We write $n=43k$. We have $\gcd(k,47)=1$, the equation (1) becomes $$ k(43k+1-\phi(43k))=(k+47)(43k+2022-\phi(43(k+47)). $$ Since $\gcd(k,k+47)=1$, there is a positive integer $t<43$ such that $$ 43k+1-\phi(43k)=t(k+47), $$ $$ 43k+2022-\phi(43(k+47))=tk. $$ By subtracting the second from the first, we have $$ \phi(43(k+47))-\phi(43k)=47(t+43). $$ Since $42$ divides the LHS, we have $t=41$. This gives $$ \phi(43k)=2k-1926 $$ $$ \phi(43(k+47))=2k+2022. $$ Let $k+47=43^e(k+47)_{43}$ where $\gcd((k+47)_{43},43)=1$. Let $k=43^fk_{43}$ where $\gcd(k_{43},43)=1$. We obtain $$ 43^{e-1}\phi((k+47)_{43})-43^{f-1}\phi(k_{43})=47\cdot 2. \ \ (2) $$ One of the two terms on the LHS must be $2$ mod $4$. If the first term is $2$ mod $4$, then $(k+47)_{43}$ is $p^a$, $2p^a$, or $4$ for odd prime $p$. For these numbers $\phi((k+47)_{43})/(k+47)_{43}$ is usually large. To be precise, we have the inequality $$ \frac{\phi(43(k+47))}{43(k+47)} = \frac{2k+2022}{43(k+47)} \geq \left(1-\frac1{43}\right) \cdot \frac13. $$ The inequality gives $k\leq 113$. We leave this to brute force check.

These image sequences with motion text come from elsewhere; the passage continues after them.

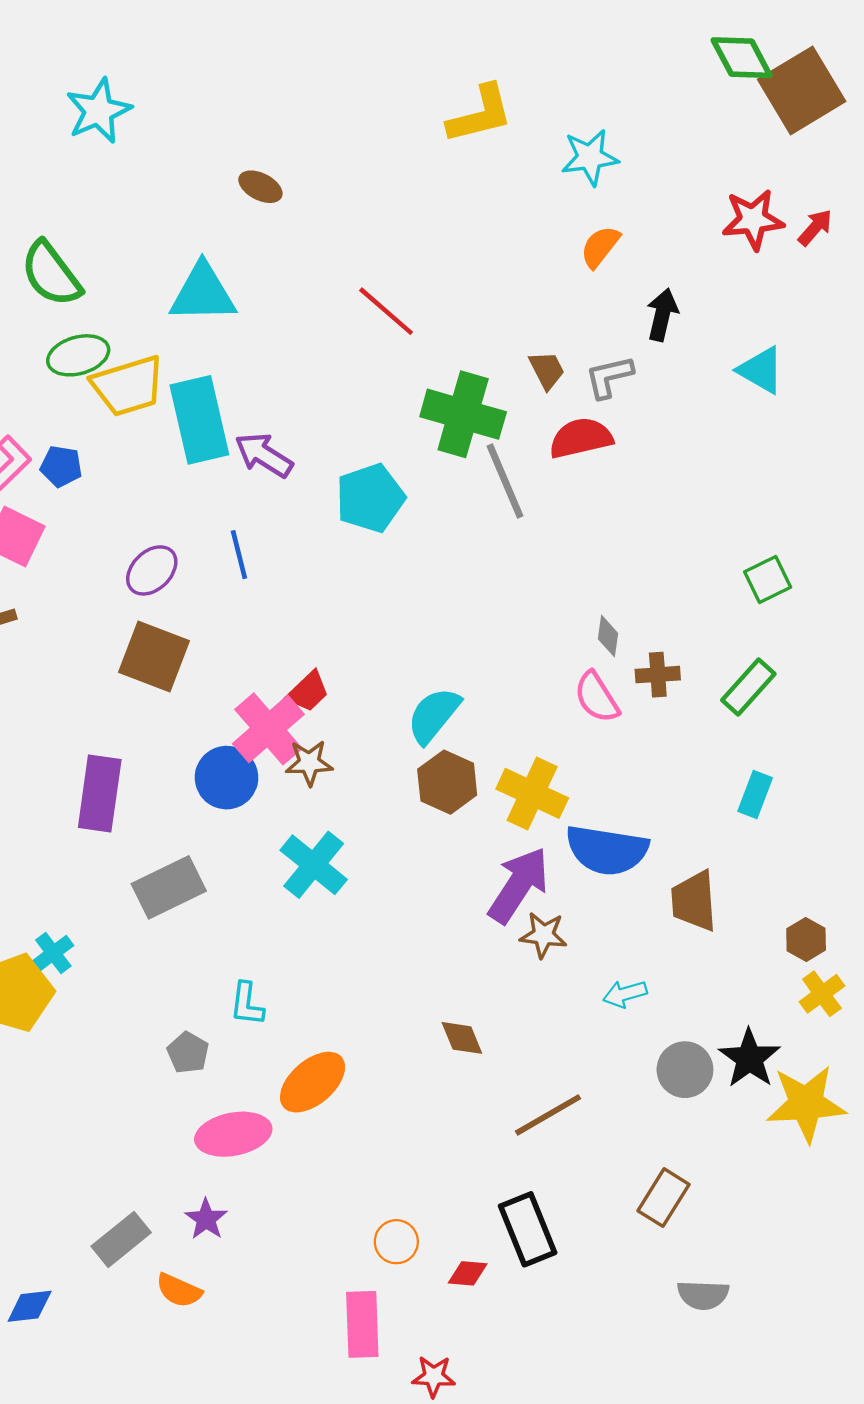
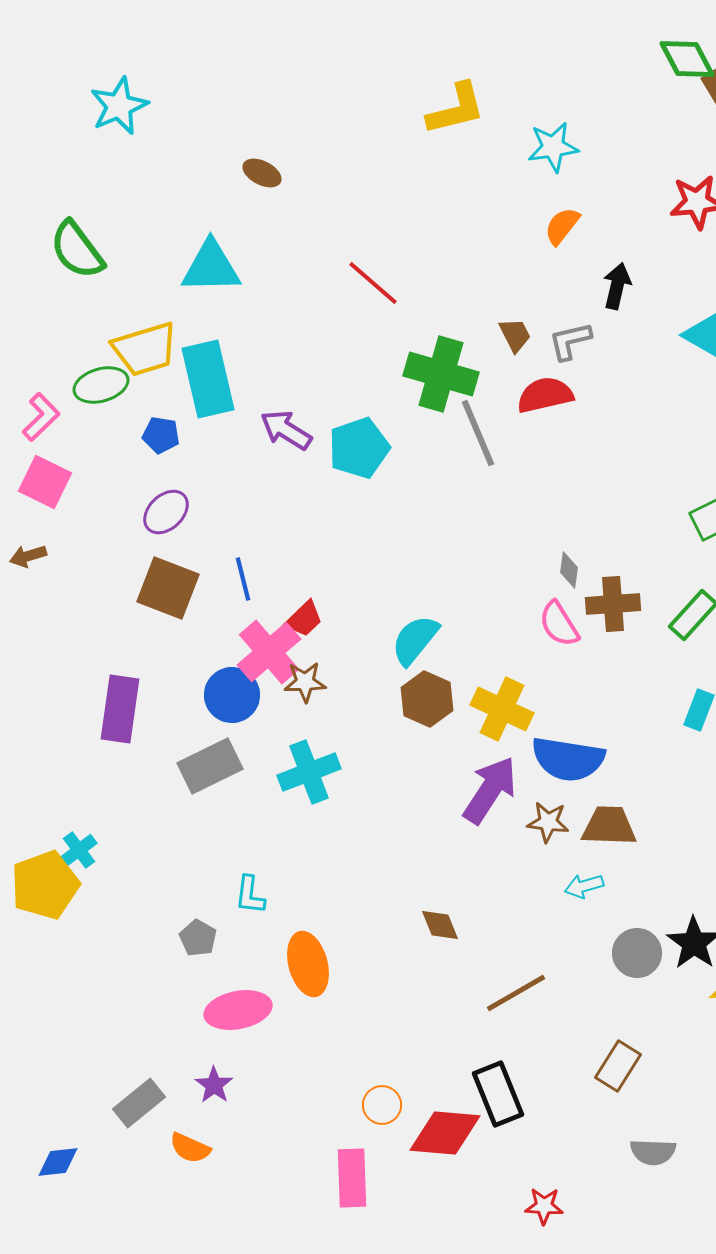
green ellipse: (78, 355) -> (101, 385), moved
purple arrow: (264, 455) -> (286, 430), moved
blue pentagon: (61, 466) -> (161, 435), moved
blue line: (239, 555) -> (243, 579), moved
brown cross: (658, 675) -> (613, 604), size x1.4
cyan cross: (314, 865) -> (309, 772), turned 30
gray rectangle: (169, 887) -> (210, 766), moved
brown trapezoid: (694, 901) -> (609, 826), moved, turned 96
brown star: (543, 935) -> (548, 822), moved
orange ellipse: (313, 1082) -> (308, 964), turned -64
red diamond: (468, 1273) -> (445, 1133), size x2.0
red star: (434, 1376) -> (544, 1206), moved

If the second term of (2) is $2$ mod $4$, $$ \frac{\phi(43k)}{43k}=\frac{2k-1926}{43k} \geq \left(1-\frac1{43}\right)\frac13 $$ does not have a solution.

Case 3: $\gcd(n,2021)=47$

We proceed similarly as in Case 2. The equation (1) becomes $$ k(47k+1-\phi(47k))=(k+43)(47k+2022-\phi(47(k+43)). $$ Write $n=47k$, $gcd(k,43)=1$. We obtain $$ \phi(47k)=2k-1934, $$ $$ \phi(47(k+43))=2k+2022, $$ and $$ 47^{e-1}\phi((k+43)_{47})-47^{f-1}\phi(k_{47})=43\cdot 2. \ \ (3) $$ If the first term is $2$ mod $4$, then $(k+43)_{47}$ is $p^a$, $2p^a$, or $4$ for odd prime $p$. Then we have $$ \frac{\phi(47(k+43))}{47(k+43)}=\frac{2k+2022}{47(k+43)} \geq \left(1-\frac1{47}\right)\cdot \frac13. $$ The last inequality gives $k\leq 102$. We leave this to a brute force check.

If the second term of (3) is $2$ mod $4$, then we have no solution similarly as in Case 2.

Case 4: $\gcd(n,2021)=2021$

We write $n=2021k$. The equation (1) becomes $$ k(2021k+1-\phi(2021k))=(k+1)(2021k+2022-\phi(2021(k+1)). $$ Proceeding as in Case 2, we have $$ \phi(2021k)=178k-1842, $$ $$ \phi(2021(k+1))=178k+2022, $$ and $$ 43^{e_1-1}47^{e_2-1}\phi((k+1)_{43,47}) - 43^{f_1-1}47^{f_2-1}\phi(k_{43,47})=2. \ \ (4) $$ If the first term is $2$ mod $4$, we have $(k+1)_{43,47}$ is $p^a$, $2p^a$, or $4$ for odd prime $p$. Then $$ \frac{\phi(2021(k+1))}{2021(k+1)}=\frac{178k+2022}{2021(k+1)} \geq \left(1-\frac1{43}\right)\left(1-\frac1{47}\right)\frac13. $$ The last equality gives $k\leq 2$. But, this does not satisfy the equality above.

Brute force cases

The cases with brute force checking left are covered with a Python code that there are no solutions.